■ Try it:
Please output all of the entries exactly and omit any images they hold.

________

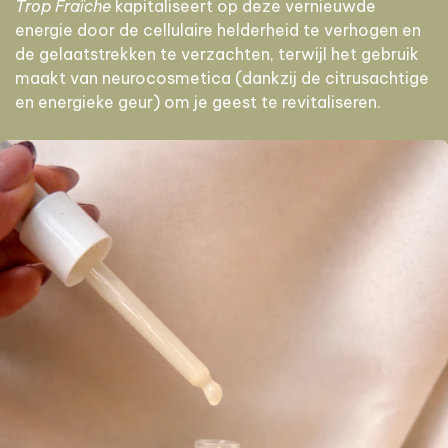
Trop Fraîche
kapitaliseert op deze vernieuwde
energie door de cellulaire helderheid te verhogen en
de gelaatstrekken te verzachten, terwijl het gebruik
maakt van neurocosmetica (dankzij de citrusachtige
en energieke geur) om je geest te revitaliseren.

________

■ Result of the exercise:
Trop Fraîche
kapitaliseert op deze vernieuwde
energie door de cellulaire helderheid te verhogen en
de gelaatstrekken te verzachten, terwijl het gebruik
maakt van neurocosmetica (dankzij de citrusachtige
en energieke geur) om je geest te revitaliseren.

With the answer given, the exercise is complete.